The other function of the settlement, or of that movement of which the settlement is the most concrete illustration, is to enable us to form new moral judgments as to what is right and wrong, where we have been in such painful doubt. It is here that the settlement is enabled to accomplish what the pulpit cannot accomplish, The pulpit is called upon to inspire to right conduct, not to find out what is the right-unless the right is so plain that he who runs may read. While its dogma has been abstruse its morality has been uniformly simple.
When, then, new problems arise, such as the question of the right of the employer to use his property rights to control and exploit the labor of children and women, the justice of the union in its effort to advance the wage, and a hundred more such problems which have been crowding upon us, the pulpit is unable to solve them, because it has not the apparatus, and the scientific technique which the solution of such problems demands. In the meantime it holds its peace, for it must give no uncertain sound to the battle. The only overt social issues with which the pulpit in recent time has identified itself have been temperance and chastity.

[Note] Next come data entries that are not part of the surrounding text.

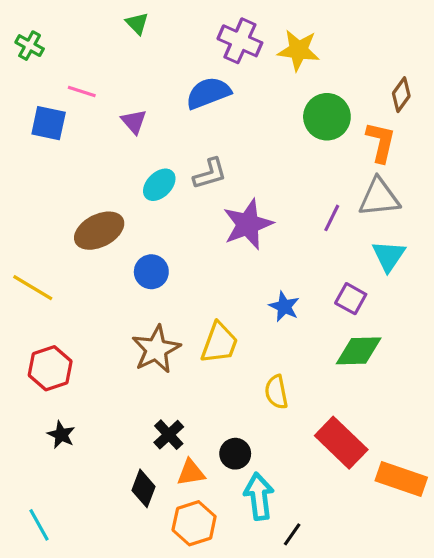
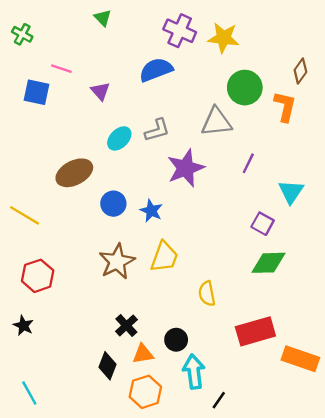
gray triangle: (379, 197) -> (216, 122), moved
blue star: (284, 307) -> (151, 211), moved
black star: (61, 435) -> (23, 326), moved
red rectangle: (341, 443) -> (255, 331), turned -60

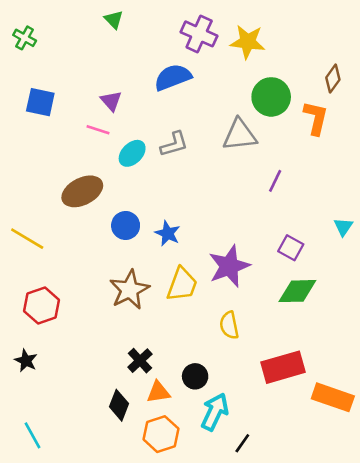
pink line: (61, 69) -> (98, 130), moved
purple star: (186, 168) -> (229, 266), moved
cyan triangle: (291, 192) -> (343, 227), moved, size x0.7
cyan arrow: (194, 372) -> (215, 412), turned 32

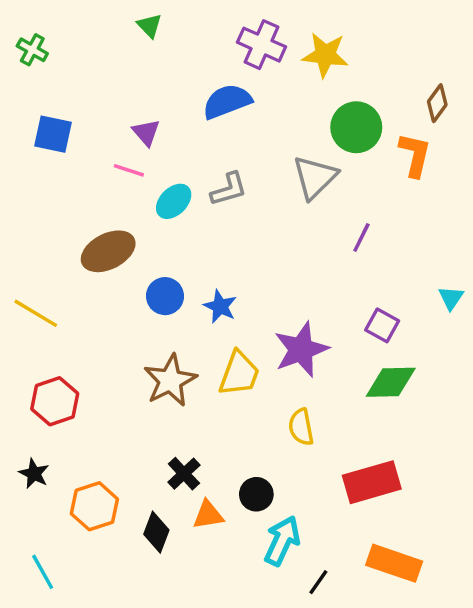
gray triangle: (240, 135) -> (315, 177), turned -39
orange rectangle: (333, 397) -> (394, 563), moved
orange hexagon: (161, 434) -> (94, 506), moved

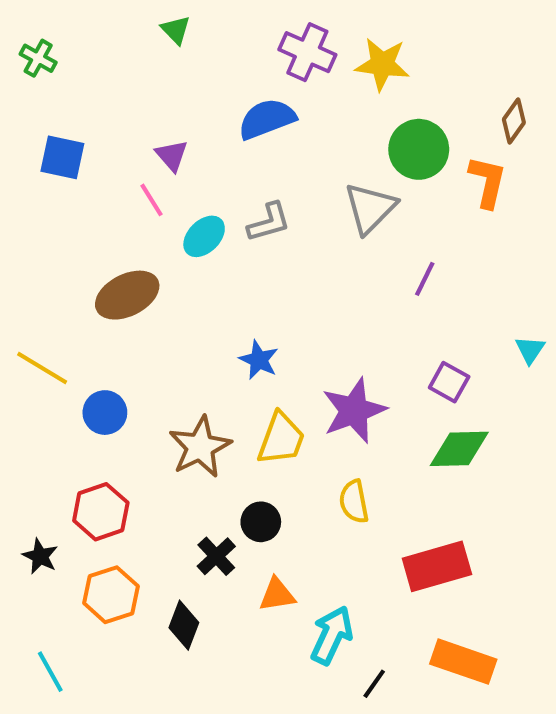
pink line: (129, 170) -> (151, 200), turned 40
blue circle: (165, 296) -> (105, 413), moved
red hexagon: (55, 401) -> (101, 512), moved
black circle: (256, 494) -> (261, 522), moved
orange triangle: (208, 515) -> (277, 595), moved

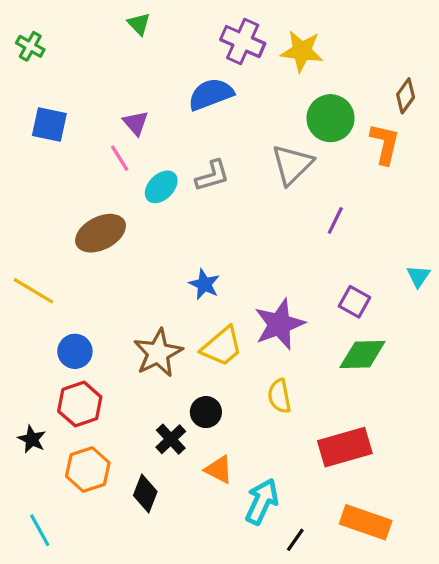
blue circle: (105, 413) -> (75, 351), moved
yellow trapezoid: (281, 439) -> (222, 347), turned 30
orange triangle: (277, 595) -> (219, 470), turned 36

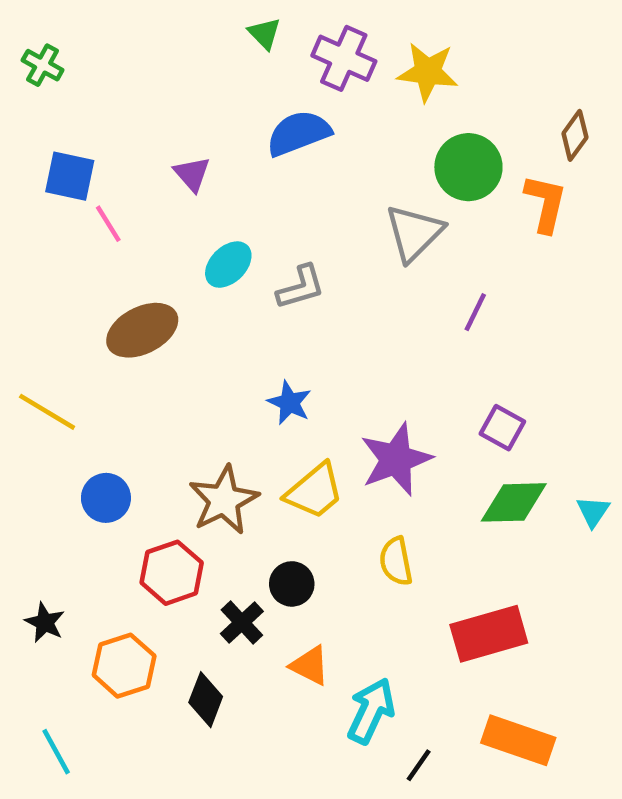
green triangle: (139, 24) -> (265, 33), moved
pink line: (120, 158) -> (108, 224), moved
gray L-shape: (212, 176) -> (301, 287), moved
cyan triangle: (418, 276) -> (593, 511), moved
red hexagon: (80, 404) -> (172, 573), moved

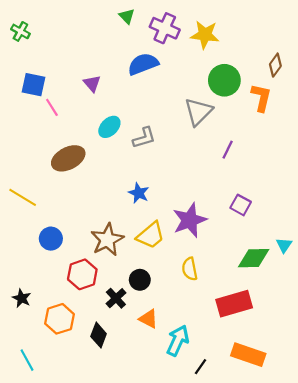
green diamond: (514, 502) -> (254, 258), moved

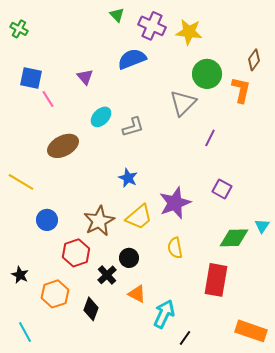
red rectangle: (234, 304) -> (216, 280), turned -64
orange rectangle: (248, 355) -> (251, 331), moved

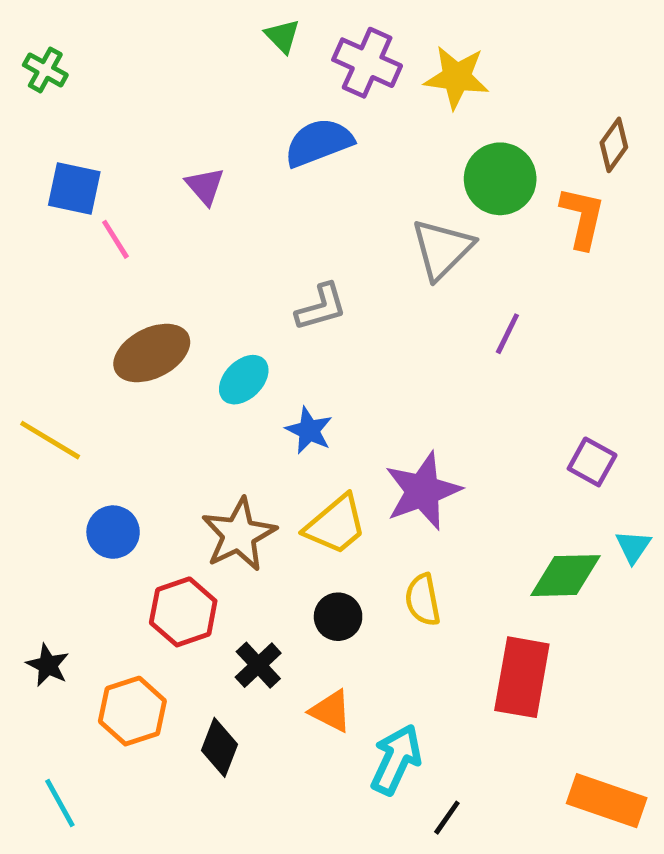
cyan ellipse: (101, 117) -> (244, 380), moved
purple square: (222, 189) -> (592, 462), moved
black circle: (129, 258) -> (338, 617), moved

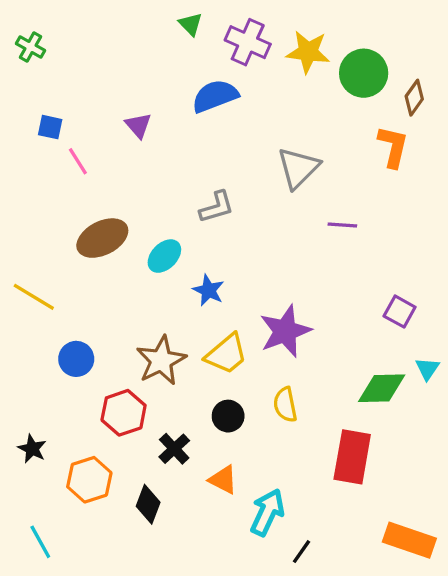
green circle: (500, 179) -> (364, 73), moved
blue square: (74, 189) -> (50, 127), size x0.7
purple line: (507, 334) -> (342, 225), turned 68

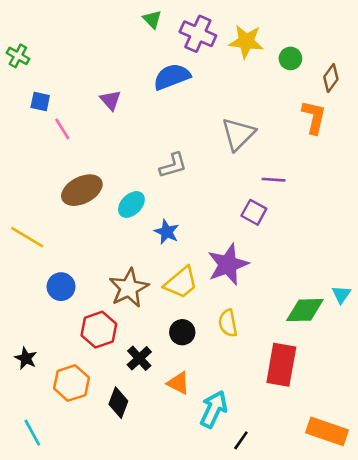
green cross: (31, 47) -> (18, 56), moved
green circle: (364, 73) -> (290, 58), size x0.6
purple square: (400, 312) -> (254, 212), moved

The settlement, on the other hand, is not primarily engaged in fighting evils but in finding out what the evils are; not in enforcing preformed moral judgments, but in forming new moral judgments. Not that the settlement is to be confounded with the university in its scientific work. It is more than an observer, a student of a situation. It has voluntarily made itself a part of the community. It is finding out its own duty, not the duty of others. It is discovering proper lines of conduct, not primarily facts. The settlement is practical in its attitude, but inquiring and scientific in its method. If it did nothing else it illustrates concretely how the community ought to form a new moral judgment.